ABOUT THIS EXERCISE -> Quote exactly and only this range of lines in the data below: the line that holds "05.62.91.85.70 (432, 44)" to the line that holds "沪公网安备31011502003952 (372, 2371)", both included.

==== DATASET ENTRIES ====

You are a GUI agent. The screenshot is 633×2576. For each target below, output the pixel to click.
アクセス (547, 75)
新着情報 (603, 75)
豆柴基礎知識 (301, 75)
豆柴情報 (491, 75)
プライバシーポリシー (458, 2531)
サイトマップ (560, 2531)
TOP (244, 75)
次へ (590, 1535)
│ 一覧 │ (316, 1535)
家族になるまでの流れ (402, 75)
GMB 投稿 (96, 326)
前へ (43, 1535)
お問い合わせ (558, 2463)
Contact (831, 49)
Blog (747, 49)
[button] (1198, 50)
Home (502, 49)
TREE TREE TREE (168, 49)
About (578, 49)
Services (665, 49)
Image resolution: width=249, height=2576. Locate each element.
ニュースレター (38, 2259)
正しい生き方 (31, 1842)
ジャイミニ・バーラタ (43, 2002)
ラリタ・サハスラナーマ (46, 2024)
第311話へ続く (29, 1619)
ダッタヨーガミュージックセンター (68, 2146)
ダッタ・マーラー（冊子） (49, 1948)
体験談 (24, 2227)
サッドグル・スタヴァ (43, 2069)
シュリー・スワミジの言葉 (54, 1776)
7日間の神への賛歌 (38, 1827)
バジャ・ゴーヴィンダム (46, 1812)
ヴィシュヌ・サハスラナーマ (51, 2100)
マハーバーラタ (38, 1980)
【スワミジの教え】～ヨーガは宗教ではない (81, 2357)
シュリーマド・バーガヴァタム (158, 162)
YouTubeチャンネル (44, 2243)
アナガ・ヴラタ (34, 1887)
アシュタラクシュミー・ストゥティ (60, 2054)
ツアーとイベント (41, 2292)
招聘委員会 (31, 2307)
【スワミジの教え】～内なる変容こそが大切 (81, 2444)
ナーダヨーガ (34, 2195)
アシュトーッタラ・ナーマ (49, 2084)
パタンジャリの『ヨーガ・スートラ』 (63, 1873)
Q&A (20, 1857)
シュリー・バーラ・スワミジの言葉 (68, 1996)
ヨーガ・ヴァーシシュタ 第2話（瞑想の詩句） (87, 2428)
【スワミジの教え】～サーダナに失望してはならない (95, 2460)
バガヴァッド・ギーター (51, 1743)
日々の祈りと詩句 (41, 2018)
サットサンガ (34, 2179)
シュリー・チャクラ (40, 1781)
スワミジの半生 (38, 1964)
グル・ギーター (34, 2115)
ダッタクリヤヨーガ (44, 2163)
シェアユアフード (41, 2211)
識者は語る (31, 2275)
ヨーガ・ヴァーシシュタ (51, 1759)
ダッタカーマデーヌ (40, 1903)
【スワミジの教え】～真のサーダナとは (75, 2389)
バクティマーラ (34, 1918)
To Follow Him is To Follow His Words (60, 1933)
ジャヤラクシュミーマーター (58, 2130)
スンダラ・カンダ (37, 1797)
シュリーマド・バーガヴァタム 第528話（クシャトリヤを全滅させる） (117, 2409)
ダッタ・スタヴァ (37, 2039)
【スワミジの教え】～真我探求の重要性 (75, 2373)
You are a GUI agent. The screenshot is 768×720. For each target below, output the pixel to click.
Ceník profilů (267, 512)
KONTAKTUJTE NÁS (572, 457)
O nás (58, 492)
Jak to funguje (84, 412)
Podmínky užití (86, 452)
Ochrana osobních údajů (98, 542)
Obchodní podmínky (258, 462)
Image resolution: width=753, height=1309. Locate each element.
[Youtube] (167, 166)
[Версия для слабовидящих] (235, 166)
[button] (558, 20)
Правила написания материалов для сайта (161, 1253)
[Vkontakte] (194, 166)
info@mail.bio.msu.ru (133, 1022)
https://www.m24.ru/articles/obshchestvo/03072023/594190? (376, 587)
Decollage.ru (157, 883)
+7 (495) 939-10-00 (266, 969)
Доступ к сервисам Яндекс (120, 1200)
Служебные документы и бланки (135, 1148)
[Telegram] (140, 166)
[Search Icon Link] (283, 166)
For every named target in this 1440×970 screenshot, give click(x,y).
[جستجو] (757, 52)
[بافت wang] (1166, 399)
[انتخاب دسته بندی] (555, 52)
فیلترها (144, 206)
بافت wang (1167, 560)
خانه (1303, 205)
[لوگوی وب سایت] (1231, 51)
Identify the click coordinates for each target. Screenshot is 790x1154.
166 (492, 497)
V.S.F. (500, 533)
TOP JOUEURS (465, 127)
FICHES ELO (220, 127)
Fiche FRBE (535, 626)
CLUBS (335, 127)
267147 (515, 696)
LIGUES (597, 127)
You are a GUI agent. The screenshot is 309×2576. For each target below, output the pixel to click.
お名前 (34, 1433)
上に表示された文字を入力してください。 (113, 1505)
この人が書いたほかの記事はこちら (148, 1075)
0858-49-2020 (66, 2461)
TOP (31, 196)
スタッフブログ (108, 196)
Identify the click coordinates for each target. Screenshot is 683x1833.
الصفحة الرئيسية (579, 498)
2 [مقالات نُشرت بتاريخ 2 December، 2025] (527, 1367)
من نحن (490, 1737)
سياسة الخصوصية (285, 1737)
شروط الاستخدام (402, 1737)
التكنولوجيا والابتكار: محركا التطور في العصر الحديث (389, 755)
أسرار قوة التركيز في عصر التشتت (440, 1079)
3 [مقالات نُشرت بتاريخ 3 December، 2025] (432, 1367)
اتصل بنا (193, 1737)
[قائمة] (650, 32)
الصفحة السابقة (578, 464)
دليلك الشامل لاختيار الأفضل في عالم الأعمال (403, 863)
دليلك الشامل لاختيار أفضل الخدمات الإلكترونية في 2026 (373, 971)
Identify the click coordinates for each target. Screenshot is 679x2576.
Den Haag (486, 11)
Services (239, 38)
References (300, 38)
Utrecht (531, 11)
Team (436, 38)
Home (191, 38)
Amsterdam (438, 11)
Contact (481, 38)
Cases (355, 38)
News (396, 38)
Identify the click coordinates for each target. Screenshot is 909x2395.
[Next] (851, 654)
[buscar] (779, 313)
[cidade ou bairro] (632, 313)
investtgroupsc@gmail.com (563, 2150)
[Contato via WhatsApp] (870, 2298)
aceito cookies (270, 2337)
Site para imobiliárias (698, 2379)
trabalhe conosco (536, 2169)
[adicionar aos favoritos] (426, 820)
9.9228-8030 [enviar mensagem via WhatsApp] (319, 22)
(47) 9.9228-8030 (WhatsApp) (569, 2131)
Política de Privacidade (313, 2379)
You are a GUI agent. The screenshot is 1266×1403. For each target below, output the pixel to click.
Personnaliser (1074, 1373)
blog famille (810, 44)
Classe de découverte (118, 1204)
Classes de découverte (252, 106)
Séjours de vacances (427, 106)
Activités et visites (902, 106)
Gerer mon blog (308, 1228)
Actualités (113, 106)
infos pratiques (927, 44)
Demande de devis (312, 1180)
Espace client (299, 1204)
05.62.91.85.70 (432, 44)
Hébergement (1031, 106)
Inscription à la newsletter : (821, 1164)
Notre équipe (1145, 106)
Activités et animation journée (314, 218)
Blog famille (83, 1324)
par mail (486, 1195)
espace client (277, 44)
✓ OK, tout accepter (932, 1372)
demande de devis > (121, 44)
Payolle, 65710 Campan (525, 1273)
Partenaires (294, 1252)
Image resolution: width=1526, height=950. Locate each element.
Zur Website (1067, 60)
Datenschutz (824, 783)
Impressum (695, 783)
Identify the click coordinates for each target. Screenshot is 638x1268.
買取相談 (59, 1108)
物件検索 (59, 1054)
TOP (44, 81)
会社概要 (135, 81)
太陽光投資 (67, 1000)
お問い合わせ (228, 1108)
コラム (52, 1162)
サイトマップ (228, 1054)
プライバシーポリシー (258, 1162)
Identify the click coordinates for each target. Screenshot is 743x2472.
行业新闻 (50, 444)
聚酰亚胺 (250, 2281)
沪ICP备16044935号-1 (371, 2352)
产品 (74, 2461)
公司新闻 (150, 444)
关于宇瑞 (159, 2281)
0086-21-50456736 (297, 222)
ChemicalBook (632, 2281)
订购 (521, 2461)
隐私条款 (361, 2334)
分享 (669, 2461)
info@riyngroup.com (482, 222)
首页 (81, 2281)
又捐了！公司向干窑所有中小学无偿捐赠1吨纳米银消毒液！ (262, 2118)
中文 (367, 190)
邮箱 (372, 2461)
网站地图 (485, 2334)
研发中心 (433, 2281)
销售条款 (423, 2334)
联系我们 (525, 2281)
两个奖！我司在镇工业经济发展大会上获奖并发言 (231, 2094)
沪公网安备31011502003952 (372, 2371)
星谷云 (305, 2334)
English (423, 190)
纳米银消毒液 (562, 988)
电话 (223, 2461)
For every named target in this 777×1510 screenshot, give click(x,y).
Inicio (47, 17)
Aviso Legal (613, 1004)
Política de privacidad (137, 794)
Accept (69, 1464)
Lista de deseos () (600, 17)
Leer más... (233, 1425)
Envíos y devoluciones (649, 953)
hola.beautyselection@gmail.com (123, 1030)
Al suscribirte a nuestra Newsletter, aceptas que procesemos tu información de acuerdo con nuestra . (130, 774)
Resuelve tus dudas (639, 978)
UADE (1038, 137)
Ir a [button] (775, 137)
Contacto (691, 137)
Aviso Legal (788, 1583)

====

FINISHED EXERCISE ->
05.62.91.85.70 (432, 44)
Hébergement (1031, 106)
Inscription à la newsletter : (821, 1164)
Notre équipe (1145, 106)
Activités et animation journée (314, 218)
Blog famille (83, 1324)
par mail (486, 1195)
espace client (277, 44)
✓ OK, tout accepter (932, 1372)
demande de devis > (121, 44)
Payolle, 65710 Campan (525, 1273)
Partenaires (294, 1252)
Image resolution: width=1526, height=950. Locate each element.
Zur Website (1067, 60)
Datenschutz (824, 783)
Impressum (695, 783)
Identify the click coordinates for each target. Screenshot is 638x1268.
買取相談 (59, 1108)
物件検索 (59, 1054)
TOP (44, 81)
会社概要 (135, 81)
太陽光投資 (67, 1000)
お問い合わせ (228, 1108)
コラム (52, 1162)
サイトマップ (228, 1054)
プライバシーポリシー (258, 1162)
Identify the click coordinates for each target. Screenshot is 743x2472.
行业新闻 (50, 444)
聚酰亚胺 (250, 2281)
沪ICP备16044935号-1 (371, 2352)
产品 (74, 2461)
公司新闻 (150, 444)
关于宇瑞 (159, 2281)
0086-21-50456736 (297, 222)
ChemicalBook (632, 2281)
订购 (521, 2461)
隐私条款 (361, 2334)
分享 (669, 2461)
info@riyngroup.com (482, 222)
首页 (81, 2281)
又捐了！公司向干窑所有中小学无偿捐赠1吨纳米银消毒液！ (262, 2118)
中文 (367, 190)
邮箱 (372, 2461)
网站地图 (485, 2334)
研发中心 (433, 2281)
销售条款 (423, 2334)
联系我们 (525, 2281)
两个奖！我司在镇工业经济发展大会上获奖并发言 (231, 2094)
沪公网安备31011502003952 (372, 2371)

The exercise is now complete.